Data Structures & Algorithms

#knowledge-base #german

Hash Tables

Guide: How to implement a hash table (in C) (benhoyt.com)

Create Array of certain size (generally any power of 2)
Generate Hash from key
hash(key) & (len(array)-1) -> storage position
- Modulo would be the general case, but since size is 2ⁿ we can use binary-AND which is much faster
Probe position. If already occupied (collision):
- Open addressing, linear probing: Add 1 to index and try again (until empty slot found)
- Separate chaining: Store values as linked list of results
- Other methods: Hash table - Wikipedia
Store value as well as hash in the resulting position
- Hash is needed to resolve collisions
- Some tables put the data separately in a flat array and only store hash+index, this saves space for large data structs
Lookup is constant (O(1) amortized) as index = hash(key) & (len(array)-1) + collision resolution

Certain details of the general approach listed above can vary in practice (e.g. some tables have other probing strategies)
Entries of the hash table are usually called "slots". Some tables allocate multiple slots at once in "buckets" (usually the size of a cache line). Sometimes the words are used interchangeably.
"Tombstones" are special values often used with open addressing to mark deleted slots (since you cannot mark them as empty, which would break probing chains). They are re-used on insertion and should count towards the load factor.
For open addressing hash table may never be too full. Usually load factors between 0.5 and 0.9 are used, based on the tables collision resolution technique (0.75 or 0.9 seem common). Else storing and lookups can become really slow (infinite loop when table is 100% full)
The linked list approach requires extra memory allocations during store and handling a linked list is slower in general (not cache friendly)
High performance tables use SIMD for probing by storing a small part of the hash in a separate array, skipping to a "general region" of that array with most of the hash bits and then checking multiple slots with SIMD + the remainder of the hash
Benchmark: An Extensive Benchmark of C and C++ Hash Tables | A comparative, extendible benchmarking suite for C and C++ hash-table libraries.
Implementation with detailed explanation: Hash Tables · Crafting Interpreters

Linked List vs Array

C++ benchmark - std::vector VS std::list | Blog blog("Baptiste Wicht"); (baptiste-wicht.com)
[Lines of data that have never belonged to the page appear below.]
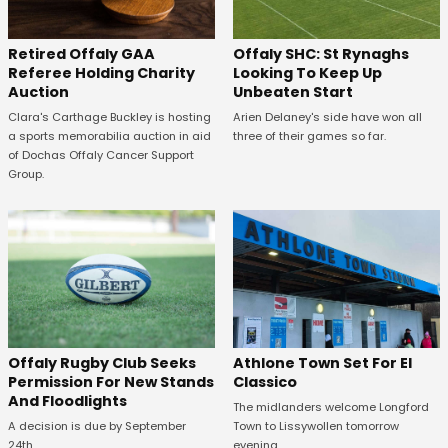
Offaly SHC: St Rynaghs
Retired Offaly GAA
Looking To Keep Up
Referee Holding Charity
Unbeaten Start
Auction
Arien Delaney's side have won all
Clara's Carthage Buckley is hosting
three of their games so far.
a sports memorabilia auction in aid
of Dochas Offaly Cancer Support
Group.
Offaly Rugby Club Seeks
Athlone Town Set For El
Permission For New Stands
Classico
And Floodlights
The midlanders welcome Longford
A decision is due by September
Town to Lissywollen tomorrow
24th.
evening.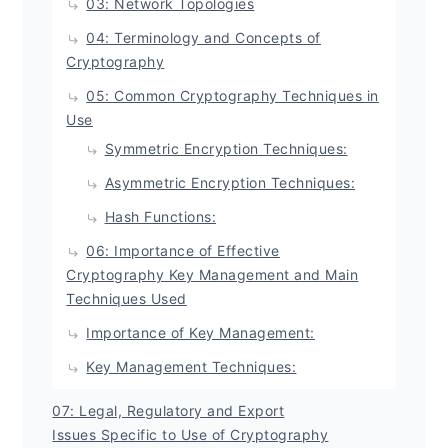
03: Network Topologies
04: Terminology and Concepts of
Cryptography
05: Common Cryptography Techniques in
Use
Symmetric Encryption Techniques:
Asymmetric Encryption Techniques:
Hash Functions:
06: Importance of Effective
Cryptography Key Management and Main
Techniques Used
Importance of Key Management:
Key Management Techniques:
07: Legal, Regulatory and Export
Issues Specific to Use of Cryptography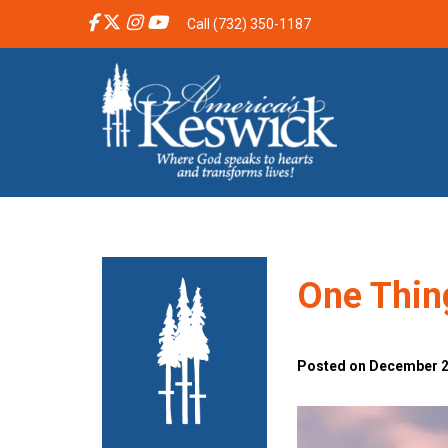
Call (732) 350-1187
One Thing
Posted on December 20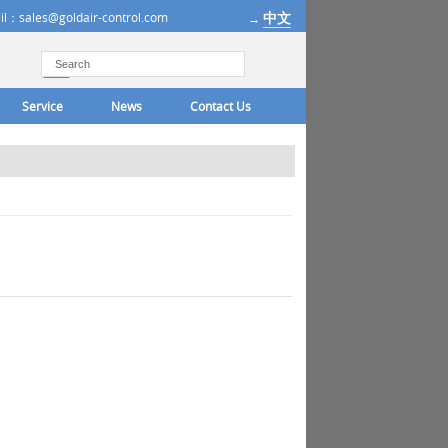
中文
il：sales@goldair-control.com
→
Service
News
Contact Us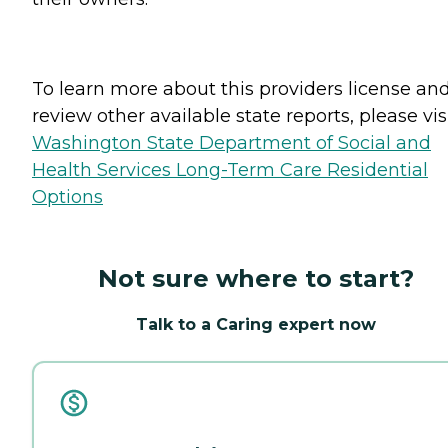
To learn more about this providers license an
review other available state reports, please visi
Washington State Department of Social and
Health Services Long-Term Care Residential
Options
Not sure where to start?
Talk to a Caring expert now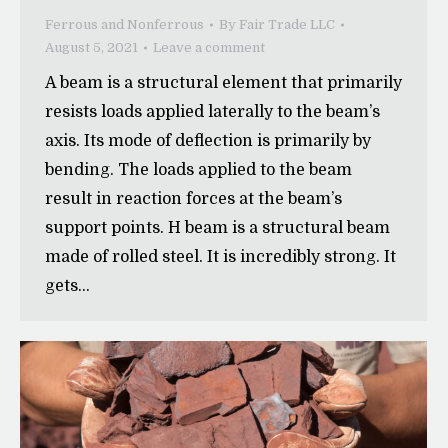
Ferrous and Nonferrous
By
Fair Trade LLC
August 5, 2021
Leave a comment
A beam is a structural element that primarily
resists loads applied laterally to the beam’s
axis. Its mode of deflection is primarily by
bending. The loads applied to the beam
result in reaction forces at the beam’s
support points. H beam is a structural beam
made of rolled steel. It is incredibly strong. It
gets…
https://www.rfleury.com/p/in-defense-of-linked-lists

!memory-layout.mp4

Sorting

Vergleich mit Animation: Sorting Algorithms Animations | Toptal®

Insertion Sort

Einer der besten Algorithmen, wenn Liste bereits fast sortiert ist. Ebenfalls gut, wenn Datenmenge klein ist. Wird daher oft in anderen Algorithmen verwendet, wenn Liste in kleinere Stücke geteilt wurde.
Sehr langsam wenn Liste invertiert ist.

i ← 1
while i < length(A)
    x ← A[i]
    j ← i
    while j > 0 and A[j-1] > x
        A[j] ← A[j-1]
        j ← j - 1
    end while
    A[j] ← x
    i ← i + 1
end while

Quicksort

Gut bei großen Datenmengen.
Sehr gut wenn Liste invertiert ist.
Nicht so gut wenn Liste bereits fast sortiert ist.
Grundsätzlich für die meisten Anwendungen gut geeignet.
"in memory" sort, braucht keinen zusätzlichen Speicher (außer eine handvoll temporäre Variablen für Wertetausch, Pivot, Iteratoren).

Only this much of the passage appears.